The cheese knife makes it look so easy!


----------



## DeeAnna (Apr 6, 2018)

I looked at buying a cheese knife some years ago for some reason lost in the mists of memory. I never got the knife, but what I do remember is they're available in all price ranges from cheap to "get a second mortgage". The two handles would let you put your whole body into the cut and be a lot easier on the hands.


----------



## dixiedragon (Apr 6, 2018)

I am wonder if running VERY hot water over the knife blade would help?


----------



## Obsidian (Apr 6, 2018)

dixiedragon said:


> I am wonder if running VERY hot water over the knife blade would help?

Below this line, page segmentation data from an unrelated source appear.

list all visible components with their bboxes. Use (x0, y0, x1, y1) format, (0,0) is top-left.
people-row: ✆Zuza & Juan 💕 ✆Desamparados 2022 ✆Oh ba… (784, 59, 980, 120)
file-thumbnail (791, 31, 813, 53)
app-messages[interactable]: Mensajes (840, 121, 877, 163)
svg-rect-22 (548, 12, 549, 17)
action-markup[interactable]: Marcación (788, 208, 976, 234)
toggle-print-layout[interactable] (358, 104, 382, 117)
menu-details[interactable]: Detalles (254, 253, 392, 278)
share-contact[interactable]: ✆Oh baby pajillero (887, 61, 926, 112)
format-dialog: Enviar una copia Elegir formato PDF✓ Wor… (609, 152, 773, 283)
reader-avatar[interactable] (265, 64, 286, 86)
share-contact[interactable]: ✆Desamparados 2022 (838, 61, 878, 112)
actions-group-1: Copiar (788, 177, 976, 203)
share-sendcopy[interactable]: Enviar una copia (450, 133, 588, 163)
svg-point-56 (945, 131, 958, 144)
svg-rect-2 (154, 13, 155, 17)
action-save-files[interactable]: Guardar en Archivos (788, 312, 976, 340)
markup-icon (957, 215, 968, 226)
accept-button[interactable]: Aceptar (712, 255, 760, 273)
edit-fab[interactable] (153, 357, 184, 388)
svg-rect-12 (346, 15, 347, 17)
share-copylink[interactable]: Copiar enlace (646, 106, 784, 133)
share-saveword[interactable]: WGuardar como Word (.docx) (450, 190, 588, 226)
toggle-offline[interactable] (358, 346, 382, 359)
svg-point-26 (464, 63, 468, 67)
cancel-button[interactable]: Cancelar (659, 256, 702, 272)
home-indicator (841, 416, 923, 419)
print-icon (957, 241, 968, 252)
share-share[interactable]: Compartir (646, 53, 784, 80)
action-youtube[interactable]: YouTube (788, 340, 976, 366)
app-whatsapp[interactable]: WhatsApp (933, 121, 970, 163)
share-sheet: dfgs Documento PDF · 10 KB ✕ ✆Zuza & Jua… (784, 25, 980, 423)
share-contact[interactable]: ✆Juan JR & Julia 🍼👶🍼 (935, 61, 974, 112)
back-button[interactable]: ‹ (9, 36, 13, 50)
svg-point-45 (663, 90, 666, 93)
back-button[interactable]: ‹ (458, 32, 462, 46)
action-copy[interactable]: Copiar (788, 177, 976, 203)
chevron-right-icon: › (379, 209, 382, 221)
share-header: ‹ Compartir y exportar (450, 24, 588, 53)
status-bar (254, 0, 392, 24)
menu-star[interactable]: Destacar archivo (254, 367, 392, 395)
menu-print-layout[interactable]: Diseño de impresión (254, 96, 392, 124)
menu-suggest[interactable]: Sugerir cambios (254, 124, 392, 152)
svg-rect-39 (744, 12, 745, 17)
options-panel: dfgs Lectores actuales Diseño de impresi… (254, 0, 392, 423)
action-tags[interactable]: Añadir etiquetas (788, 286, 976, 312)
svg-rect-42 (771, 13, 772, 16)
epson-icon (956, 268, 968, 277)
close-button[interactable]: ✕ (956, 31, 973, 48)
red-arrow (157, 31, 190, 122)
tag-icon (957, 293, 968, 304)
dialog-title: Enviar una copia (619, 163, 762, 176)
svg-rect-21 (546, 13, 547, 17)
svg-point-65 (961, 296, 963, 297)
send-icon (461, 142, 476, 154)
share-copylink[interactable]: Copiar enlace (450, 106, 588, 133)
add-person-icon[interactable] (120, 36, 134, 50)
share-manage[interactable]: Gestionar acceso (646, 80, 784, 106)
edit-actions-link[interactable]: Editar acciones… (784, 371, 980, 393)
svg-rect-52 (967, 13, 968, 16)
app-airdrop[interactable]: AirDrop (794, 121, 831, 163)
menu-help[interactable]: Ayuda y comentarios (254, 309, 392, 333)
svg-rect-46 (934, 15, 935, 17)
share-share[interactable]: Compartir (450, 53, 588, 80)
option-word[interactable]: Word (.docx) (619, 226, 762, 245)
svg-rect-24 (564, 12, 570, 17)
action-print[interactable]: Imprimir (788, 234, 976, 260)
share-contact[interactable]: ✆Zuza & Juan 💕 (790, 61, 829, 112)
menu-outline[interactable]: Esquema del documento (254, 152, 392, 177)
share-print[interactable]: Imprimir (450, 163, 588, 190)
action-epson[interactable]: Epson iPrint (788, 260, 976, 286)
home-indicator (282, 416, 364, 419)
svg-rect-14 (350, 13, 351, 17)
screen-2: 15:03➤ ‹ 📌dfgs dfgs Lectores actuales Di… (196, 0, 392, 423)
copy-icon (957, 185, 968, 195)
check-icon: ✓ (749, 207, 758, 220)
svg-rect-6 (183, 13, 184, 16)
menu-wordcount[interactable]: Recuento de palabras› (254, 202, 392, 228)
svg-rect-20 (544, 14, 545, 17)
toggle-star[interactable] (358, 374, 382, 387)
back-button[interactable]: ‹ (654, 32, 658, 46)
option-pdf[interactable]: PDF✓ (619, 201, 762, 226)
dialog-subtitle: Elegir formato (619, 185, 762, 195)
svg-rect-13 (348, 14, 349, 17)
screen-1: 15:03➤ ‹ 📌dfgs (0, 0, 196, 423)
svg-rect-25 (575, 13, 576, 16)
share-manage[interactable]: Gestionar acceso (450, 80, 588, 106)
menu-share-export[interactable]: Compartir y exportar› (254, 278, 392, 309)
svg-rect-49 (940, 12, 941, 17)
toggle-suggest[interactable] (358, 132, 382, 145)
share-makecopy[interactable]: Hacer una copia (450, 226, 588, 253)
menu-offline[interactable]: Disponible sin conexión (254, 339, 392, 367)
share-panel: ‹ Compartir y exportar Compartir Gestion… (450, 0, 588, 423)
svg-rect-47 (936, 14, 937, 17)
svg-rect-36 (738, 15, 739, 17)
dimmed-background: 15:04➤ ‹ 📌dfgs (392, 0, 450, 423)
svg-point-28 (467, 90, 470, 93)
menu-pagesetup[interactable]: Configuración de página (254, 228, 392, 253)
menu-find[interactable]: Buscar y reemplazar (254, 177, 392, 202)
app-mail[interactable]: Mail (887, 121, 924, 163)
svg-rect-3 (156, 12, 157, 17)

First thing I thought of was a electric knife like my mom used to uncap honey frames

https://www.amazon.com/dp/B00MK6N3EC/?tag=skimlinks_replacement-20


----------



## avtrout (Apr 6, 2018)

I was wondering about an electric knife, too.  I'm so worried I'd injure myself with that giant cheese knife!  It would be a good solution, though.


----------



## earlene (Apr 6, 2018)

I have used hot water, but I prefer spraying the knife blade (no matter whether it's my pizza cutter that I use for slab cutting, or the pastry knife type of cutter) with alcohol after cleaning the knife between cuts.  If it is cold in my house, which it often is, I will do both - first hot water, dry, then spray with alcohol, then cut.

I would not use an electric knife.  The ones I have owned have always been the dual knife with a built-in sawing action with serrated teeth.  Fine for meat, but can tear apart a loaf of bread and I think it would do the same with soap, tear it to shreds.  Of course this is for cutting large blocks of MP, maybe tearing it to shreds is not an issue!

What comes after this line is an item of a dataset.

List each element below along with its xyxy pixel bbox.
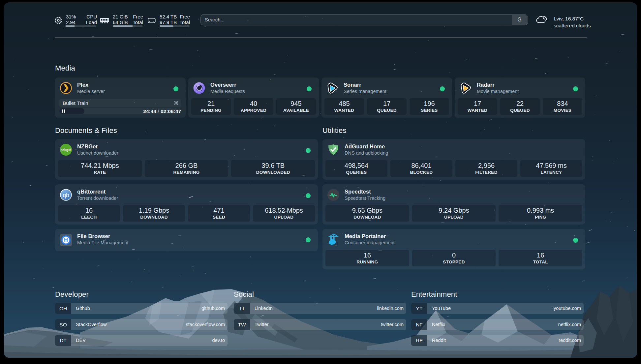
- svg-text:qb: qb: [63, 192, 69, 198]
- svg-text:nzbget: nzbget: [61, 148, 72, 152]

I got the pizza knife because of the cost as *DeeAnna* mentioned.


----------



## dixiedragon (Apr 6, 2018)

what if you put it inside 2 garbage bags and dropped it from a height?


----------



## Soapprentice (Apr 6, 2018)

dixiedragon said:


> what if you put it inside 2 garbage bags and dropped it from a height?


They will likely dent but do not break as the bases are soft.


----------



## avtrout (Apr 8, 2018)

After a few days of soaping, I'm still using the "hack" method.  I was thinking of one of those garotte type thingies people use to cut slabs of clay.  Clay is pretty hard, right?  I'll have to see if I can find one on Amazon.


----------



## Relle (Apr 8, 2018)

Clay when I was doing pottery was cut with very thick fishing line, I doubt that it will be any good to cut the m&p. Try warming it up first maybe in the sun and then cutting with a knife.


----------



## lyschelw (Apr 12, 2018)

Was wondering if fishing line would work.  Or a long wire?  Gotta go try that now....


----------



## dixiedragon (Apr 12, 2018)

I think the issue might be not having enough hands - I think you might need somebody or something holding the block and 2 hands to work the garrote slicing thing.

If you are using 25 lbs blocks, you are using a lot. So it might be helpful to do something like this:
http://teachsoap.com/2012/03/29/build-your-own-soap-cutter/

Where the cutter is stationary and you push the soap through. Doesn't have to be that elaborate - it could be just one or 2 wires on some kind of frame.


----------